--- Problem description ---
Take the line containing "Segment every instance" and every line after it to the end of the records, and copy them exactly, excluding pictures.

--- Input for this task ---
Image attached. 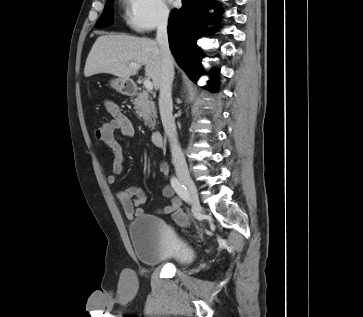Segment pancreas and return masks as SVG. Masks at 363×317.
Masks as SVG:
<instances>
[{
    "label": "pancreas",
    "mask_w": 363,
    "mask_h": 317,
    "mask_svg": "<svg viewBox=\"0 0 363 317\" xmlns=\"http://www.w3.org/2000/svg\"><path fill=\"white\" fill-rule=\"evenodd\" d=\"M133 104L136 114L142 117L145 125L153 130L156 125L157 111L149 93L147 91L138 93L137 97L133 100Z\"/></svg>",
    "instance_id": "pancreas-1"
}]
</instances>
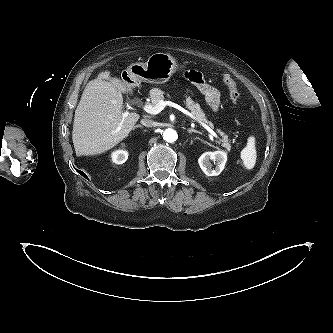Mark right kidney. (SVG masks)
I'll return each mask as SVG.
<instances>
[{"instance_id":"1","label":"right kidney","mask_w":333,"mask_h":333,"mask_svg":"<svg viewBox=\"0 0 333 333\" xmlns=\"http://www.w3.org/2000/svg\"><path fill=\"white\" fill-rule=\"evenodd\" d=\"M128 159V152L123 150H115L111 153V160L115 164H123Z\"/></svg>"}]
</instances>
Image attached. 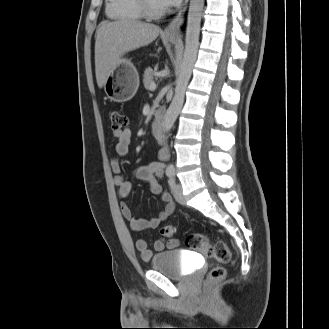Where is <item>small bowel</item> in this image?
Instances as JSON below:
<instances>
[{
  "label": "small bowel",
  "instance_id": "c3829d8e",
  "mask_svg": "<svg viewBox=\"0 0 329 329\" xmlns=\"http://www.w3.org/2000/svg\"><path fill=\"white\" fill-rule=\"evenodd\" d=\"M112 139L115 143V151L117 157H115L111 162V168L113 173L116 175L114 178V183L117 188V195L119 199L125 200L131 194L132 183L130 180L121 176V164L119 157L124 156L128 153L131 144V132L129 129L123 130L119 135L113 133ZM164 164L160 161H154L146 165L137 166L133 175L139 180L146 181L149 184L150 191L155 195H160L165 206L162 211L158 213L155 217L151 219H139L133 215L132 210L125 203H121L120 211L122 216L128 221L130 229L134 232L140 233L147 229L157 228L162 221H164L168 216H170L174 209L175 203L172 196L165 192L160 179L163 176ZM179 246V241L177 239H158L153 244V250L148 248L147 242L140 238L136 241L135 247L138 252H140L141 257L144 260H149L153 256V252H162L166 249H174Z\"/></svg>",
  "mask_w": 329,
  "mask_h": 329
}]
</instances>
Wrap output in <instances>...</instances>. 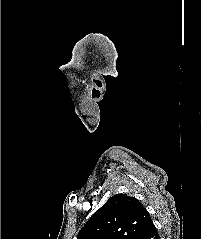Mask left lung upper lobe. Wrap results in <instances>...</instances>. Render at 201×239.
<instances>
[{"label":"left lung upper lobe","instance_id":"left-lung-upper-lobe-1","mask_svg":"<svg viewBox=\"0 0 201 239\" xmlns=\"http://www.w3.org/2000/svg\"><path fill=\"white\" fill-rule=\"evenodd\" d=\"M150 223L148 211L135 197L116 194L91 216L77 239H139Z\"/></svg>","mask_w":201,"mask_h":239}]
</instances>
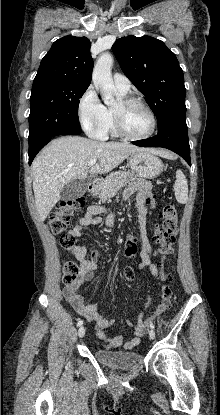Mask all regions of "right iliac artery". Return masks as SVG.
Segmentation results:
<instances>
[{"instance_id":"obj_1","label":"right iliac artery","mask_w":220,"mask_h":415,"mask_svg":"<svg viewBox=\"0 0 220 415\" xmlns=\"http://www.w3.org/2000/svg\"><path fill=\"white\" fill-rule=\"evenodd\" d=\"M82 324H83V321L79 320L78 323H77V326H81Z\"/></svg>"}]
</instances>
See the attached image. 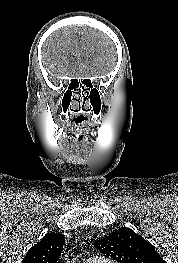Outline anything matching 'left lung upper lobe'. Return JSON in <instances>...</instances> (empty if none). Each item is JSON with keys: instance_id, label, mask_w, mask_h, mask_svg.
I'll use <instances>...</instances> for the list:
<instances>
[{"instance_id": "obj_1", "label": "left lung upper lobe", "mask_w": 178, "mask_h": 263, "mask_svg": "<svg viewBox=\"0 0 178 263\" xmlns=\"http://www.w3.org/2000/svg\"><path fill=\"white\" fill-rule=\"evenodd\" d=\"M94 246L119 263H166L151 243L125 227L94 242Z\"/></svg>"}]
</instances>
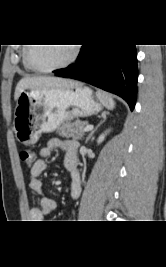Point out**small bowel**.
<instances>
[{
  "label": "small bowel",
  "mask_w": 166,
  "mask_h": 267,
  "mask_svg": "<svg viewBox=\"0 0 166 267\" xmlns=\"http://www.w3.org/2000/svg\"><path fill=\"white\" fill-rule=\"evenodd\" d=\"M77 147L74 140L51 139L46 146L40 149L39 155L42 158L49 157L55 149H61L64 154V166L71 175V197L76 199L81 189L80 174L77 169ZM46 163L43 159L36 160L30 169L29 186L38 195V204L30 209L29 217L35 222H41L49 216L57 207L56 202L45 196L43 183L40 175L45 171Z\"/></svg>",
  "instance_id": "c3829d8e"
}]
</instances>
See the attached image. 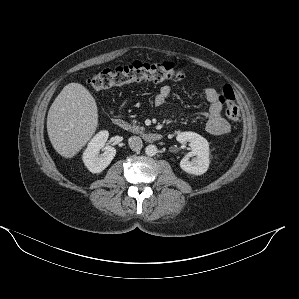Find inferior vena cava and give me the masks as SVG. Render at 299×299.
I'll return each mask as SVG.
<instances>
[{
    "label": "inferior vena cava",
    "mask_w": 299,
    "mask_h": 299,
    "mask_svg": "<svg viewBox=\"0 0 299 299\" xmlns=\"http://www.w3.org/2000/svg\"><path fill=\"white\" fill-rule=\"evenodd\" d=\"M128 143L133 151H140L143 146L142 139L139 136L130 137Z\"/></svg>",
    "instance_id": "1"
}]
</instances>
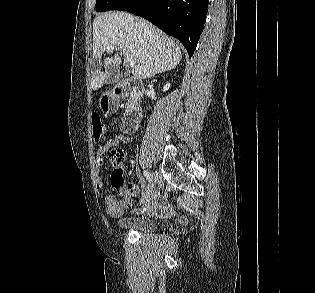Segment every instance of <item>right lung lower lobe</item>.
<instances>
[{
    "label": "right lung lower lobe",
    "instance_id": "1",
    "mask_svg": "<svg viewBox=\"0 0 315 293\" xmlns=\"http://www.w3.org/2000/svg\"><path fill=\"white\" fill-rule=\"evenodd\" d=\"M209 0H121L113 10L132 12L155 24L168 35L176 37L189 57L206 21Z\"/></svg>",
    "mask_w": 315,
    "mask_h": 293
}]
</instances>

--- Finished task ---
Segment every instance of <item>right lung lower lobe</item>.
<instances>
[{
    "label": "right lung lower lobe",
    "instance_id": "1",
    "mask_svg": "<svg viewBox=\"0 0 315 293\" xmlns=\"http://www.w3.org/2000/svg\"><path fill=\"white\" fill-rule=\"evenodd\" d=\"M209 0H121L113 10L132 12L155 24L168 35L176 37L189 57L206 21Z\"/></svg>",
    "mask_w": 315,
    "mask_h": 293
}]
</instances>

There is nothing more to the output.